> _WORK REQUEST_:
Tally the lines below that contain "each" and reply with only the tally.
_____
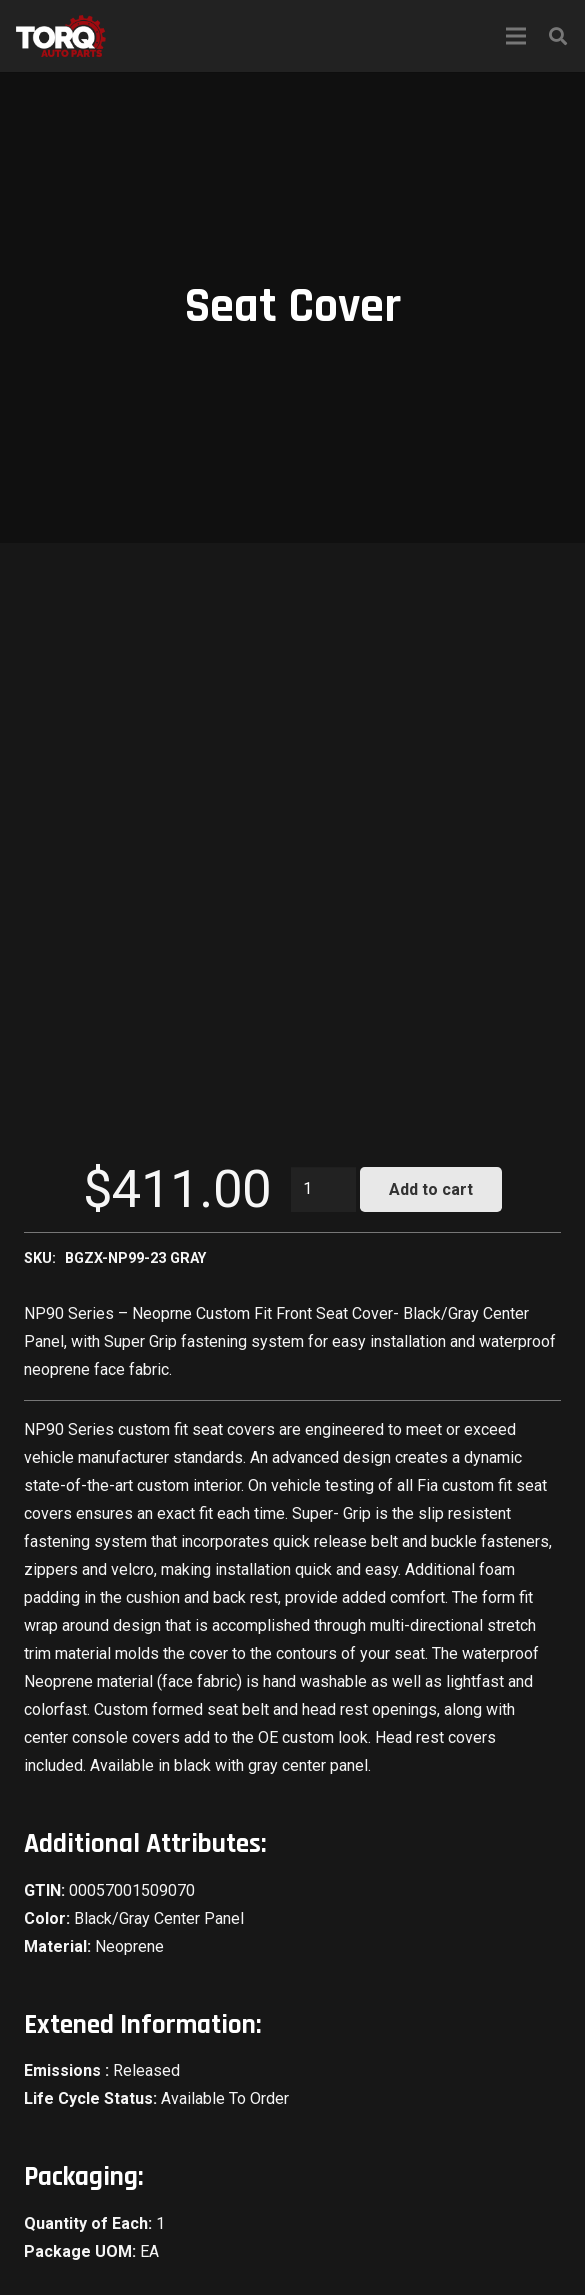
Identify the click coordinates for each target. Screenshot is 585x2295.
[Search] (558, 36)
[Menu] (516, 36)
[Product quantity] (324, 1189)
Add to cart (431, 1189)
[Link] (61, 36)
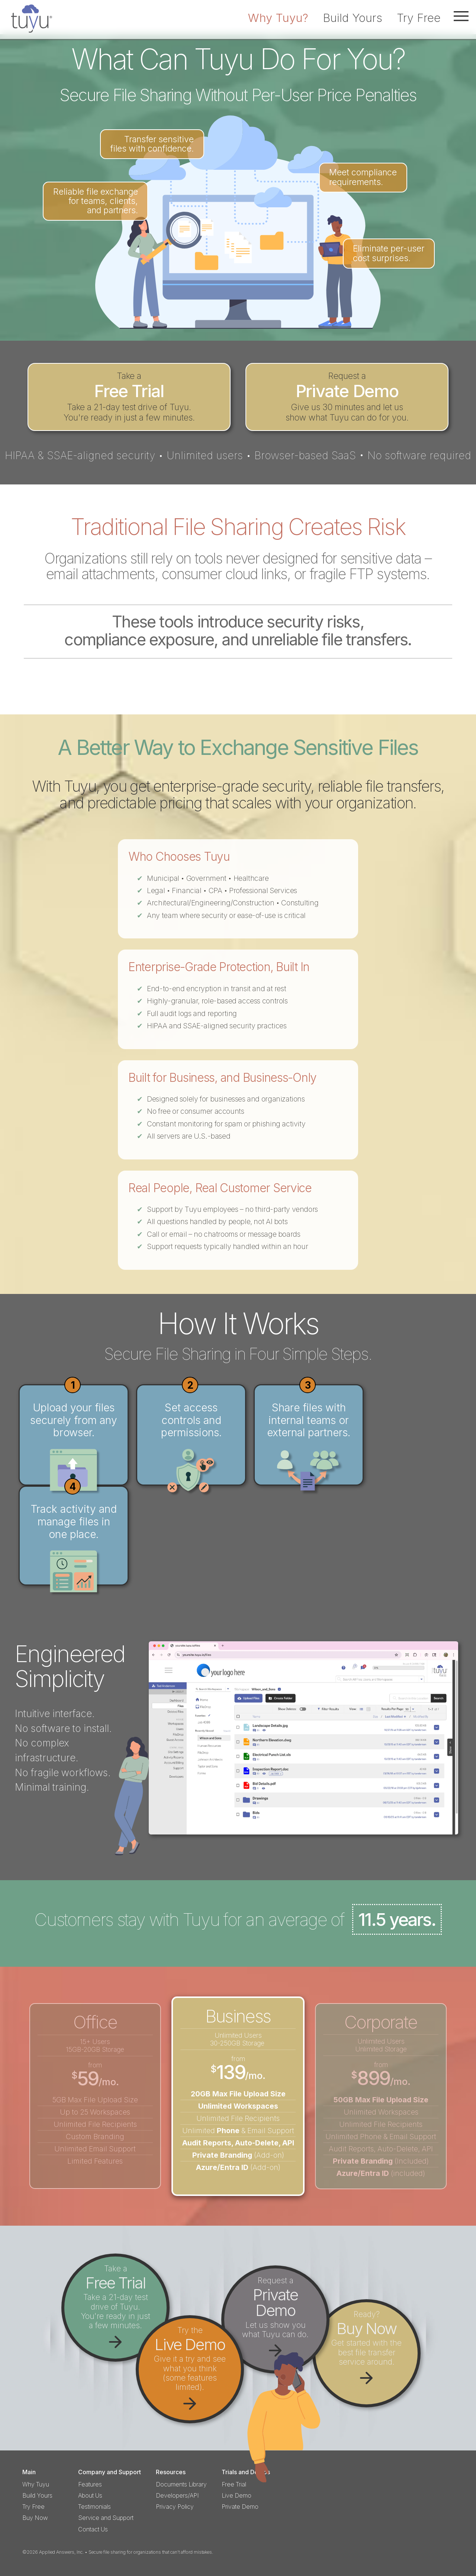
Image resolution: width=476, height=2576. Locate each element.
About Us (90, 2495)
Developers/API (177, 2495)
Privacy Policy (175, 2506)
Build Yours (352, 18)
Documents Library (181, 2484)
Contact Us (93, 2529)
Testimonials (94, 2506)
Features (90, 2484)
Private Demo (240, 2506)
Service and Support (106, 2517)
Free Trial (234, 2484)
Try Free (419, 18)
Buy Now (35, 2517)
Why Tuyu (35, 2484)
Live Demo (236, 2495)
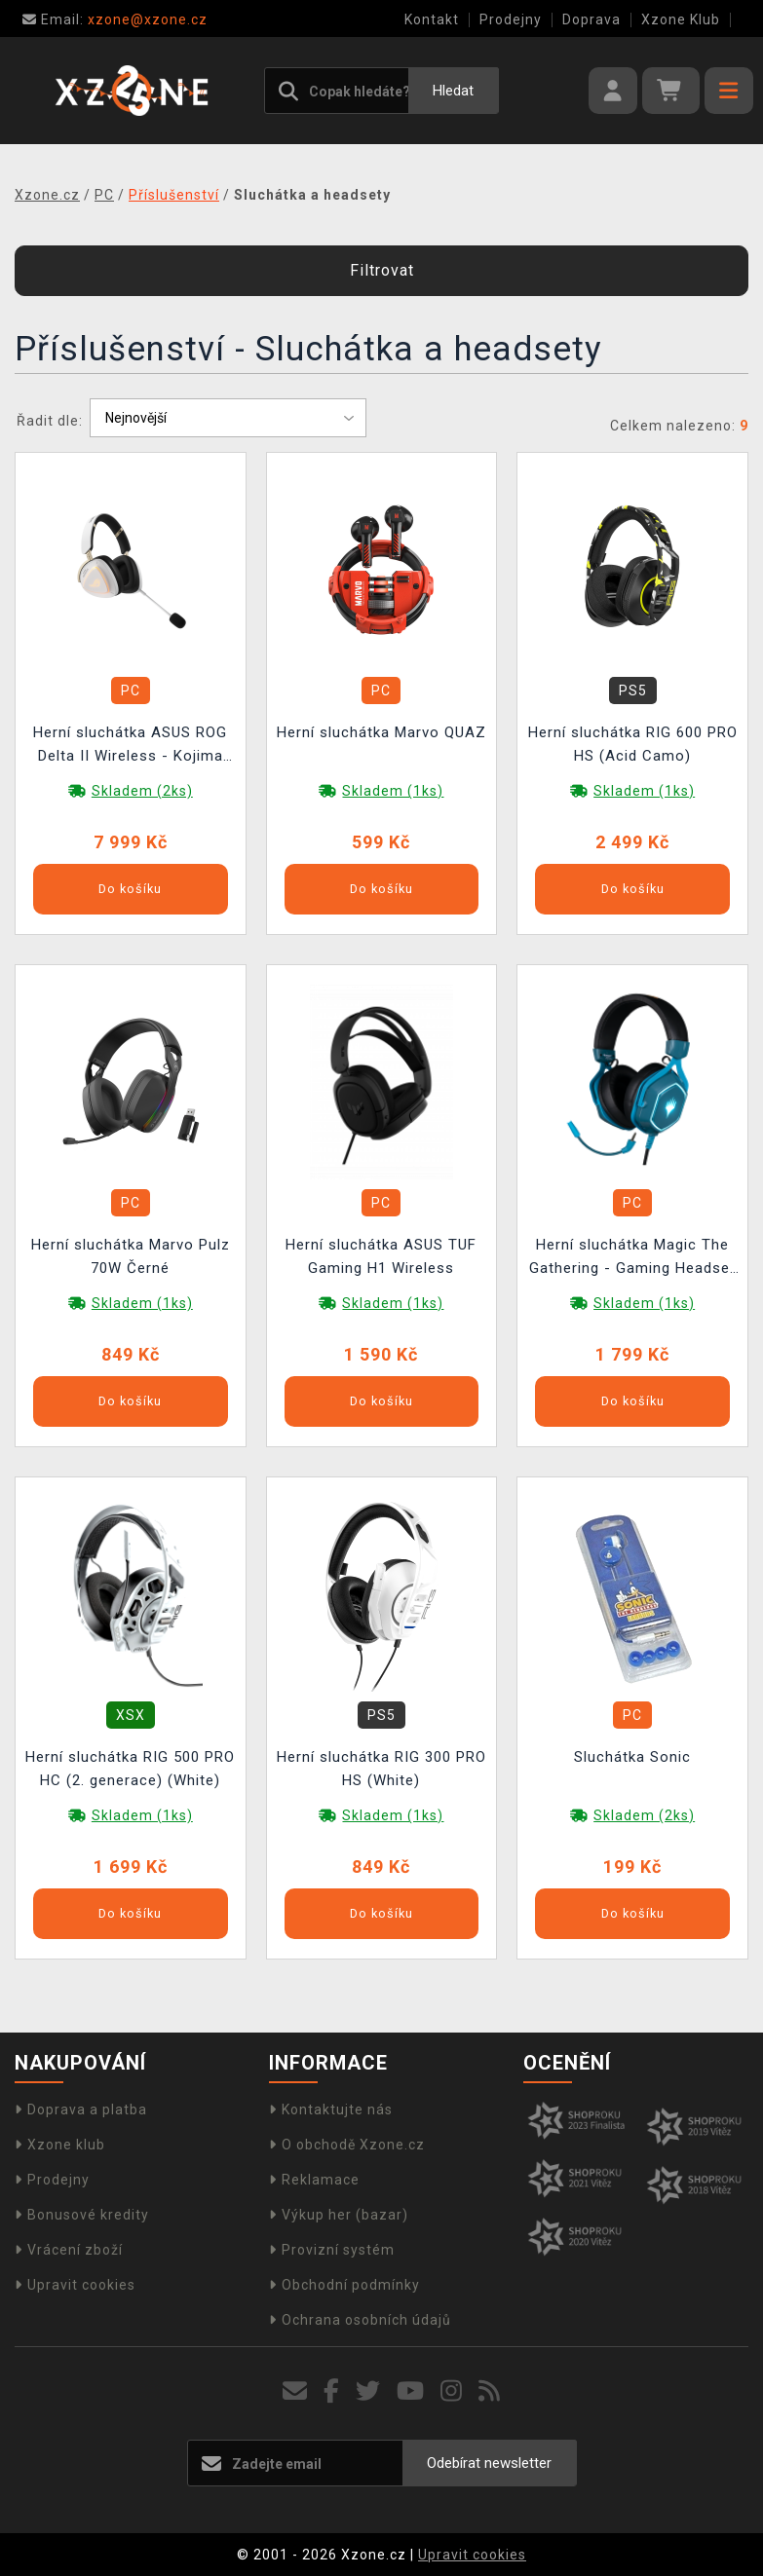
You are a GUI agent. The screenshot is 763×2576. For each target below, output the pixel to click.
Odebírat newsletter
_____
> _RESPONSE AREA_:
3